One trip to Newcastle really sticks in the mind. At that time Air Wales flew daily to Newcastle airport. I was booked on the early morning flight from Cardiff. Roadworks on the M4 meant I got there too late to check-in and I can still feel the pain watching the plane take off as I headed for the car park. It was an 8 hour drive for a 30 minute performance and interview with the Olympic Gold medal winner Jonathan Edwards. There followed an 8 hour drive home too. How do you make sure you never miss a flight? Miss one once!
Love Will Find A Way – 1990 CD artwork featuring New Siloh
There were so many thoughts going through my head as I drove to New Siloh Landore for my recording session. New Siloh had loomed large in my growing up, figuratively and literally. I was born in house overlooking Brynhyfryd Square. From that bedroom window New Siloh was the dominating structure.

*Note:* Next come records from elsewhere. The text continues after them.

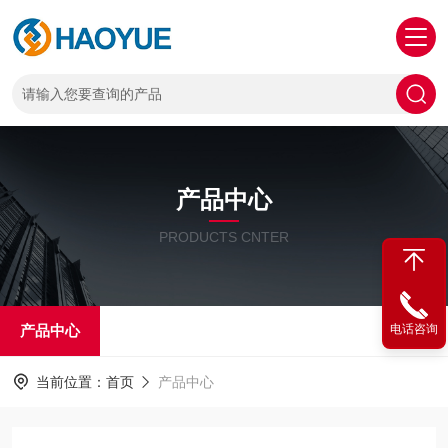
产品中心
PRODUCTS CNTER
产品中心
电话咨询
当前位置：
首页
产品中心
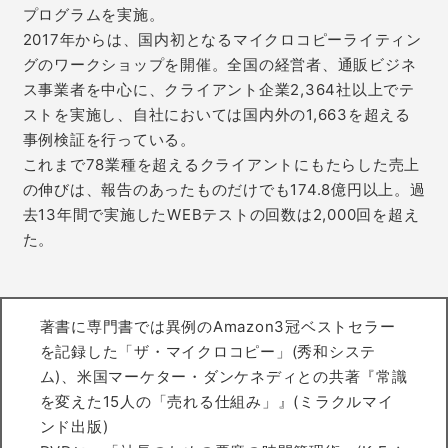
プログラムを実施。
2017年からは、国内初となるマイクロコピーライティン
グのワークショップを開催。全国の経営者、通販ビジネ
ス事業者を中心に、クライアント企業2,364社以上でテ
ストを実施し、自社においては国内外の1,663を超える
事例検証を行っている。
これまで78業種を超えるクライアントにもたらした売上
の伸びは、報告のあったものだけでも174.8億円以上。過
去13年間で実施したWEBテストの回数は2,000回を超え
た。
著書に専門書では異例のAmazon3冠ベストセラー
を記録した「ザ・マイクロコピー」(秀和システ
ム)、米国マーケター・ダンケネディとの共著『常識
を変えた15人の「売れる仕組み」』(ミラクルマイ
ンド出版)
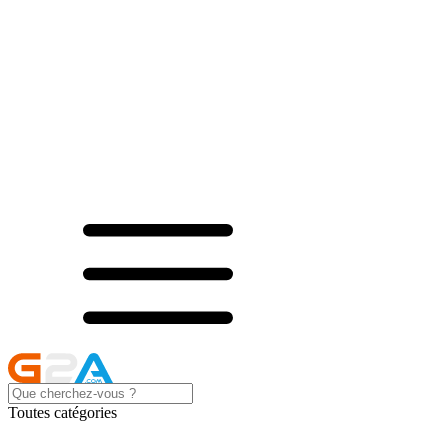
Toutes catégories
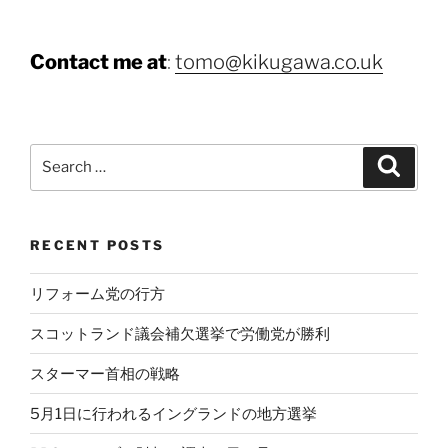
Contact me at
:
tomo@kikugawa.co.uk
Search
Search
for:
RECENT POSTS
リフォーム党の行方
スコットランド議会補欠選挙で労働党が勝利
スターマー首相の戦略
5月1日に行われるイングランドの地方選挙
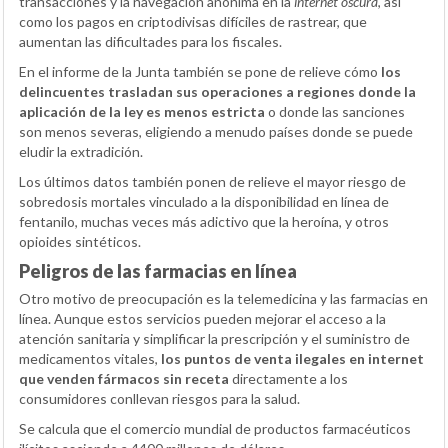
transacciones y la navegación anónima en la
internet oscura
, así
como los pagos en criptodivisas difíciles de rastrear, que
aumentan las dificultades para los fiscales.
En el informe de la Junta también se pone de relieve cómo
los
delincuentes trasladan sus operaciones a regiones donde la
aplicación de la ley es menos estricta
o donde las sanciones
son menos severas, eligiendo a menudo países donde se puede
eludir la extradición.
Los últimos datos también ponen de relieve el mayor riesgo de
sobredosis mortales vinculado a la disponibilidad en línea de
fentanilo, muchas veces más adictivo que la heroína, y otros
opioides sintéticos.
Peligros de las farmacias en línea
Otro motivo de preocupación es la telemedicina y las farmacias en
línea. Aunque estos servicios pueden mejorar el acceso a la
atención sanitaria y simplificar la prescripción y el suministro de
medicamentos vitales,
los puntos de venta ilegales en internet
que venden fármacos sin receta
directamente a los
consumidores conllevan riesgos para la salud.
Se calcula que el comercio mundial de productos farmacéuticos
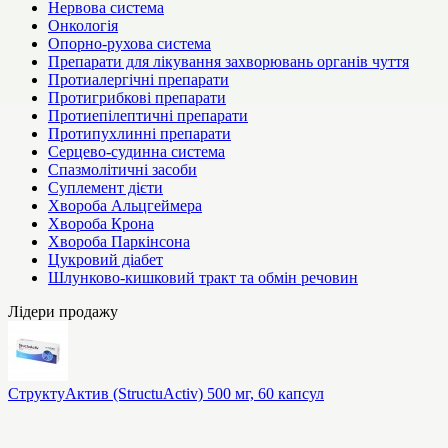
Нервова система
Онкологія
Опорно-рухова система
Препарати для лікування захворювань органів чуття
Протиалергічні препарати
Протигрибкові препарати
Протиепілептичні препарати
Протипухлинні препарати
Серцево-судинна система
Спазмолітичні засоби
Суплемент дієти
Хвороба Альцгеймера
Хвороба Крона
Хвороба Паркінсона
Цукровий діабет
Шлунково-кишковий тракт та обмін речовин
Лідери продажу
СтруктуАктив (StructuActiv) 500 мг, 60 капсул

Great Grandfather Conducting, Grandmother Organist New Siloh 1920
As well as being a religious focal point for the community it was also a cultural centre. I had grown up with stories from my grandmother Myfanwy of how they had performed Handel’s Messiah and Mendelssohn’s Elijah with a full orchestra at New Siloh. My grandmother would be the organist, my auntie Ceridwen would be first violin and my Great Grandfather David Hopkins would be the conductor.
New Siloh was also one of the first places I performed in public. I had been chosen by Mrs Webster to sing the ‘Oh Come Emmanuel’ solo on the front row of the balcony in the Brynhyfryd Junior School carol service. My parents were teachers so couldn’t be there that afternoon, but Myfanwy was there, and I can still see her face beaming at me from the pews.
The pews have now gone as New Siloh has undergone quite a change. There was a worry that like so many other great churches New Siloh might become flats or be bulldozed to make way for a supermarket. Thankfully, the Liberty Church took over the building a number of years ago and it is now full of life again.
The songs I had chosen to sing represented my musical life past and present. It seemed obvious to me to sing Calon Lan as the Chapel lies almost equidistant between where the lyrics were written by Daniel James in Treboeth and the music was written by John Hughes at Philadelphia Chapel on the Neath Road.
‘A Child’s Prayer’ was a song I had written as a 16 year old when I lived in Brynhyfryd. It had originally been produced by Elton John. Some years ago I revisited the song and added a verse from the point of view of an older man. Finally, the song ‘Catch You’ tells the story of what it means to be a grandfather and likening my feelings towards my grandchild to the way the Almighty might feel about us.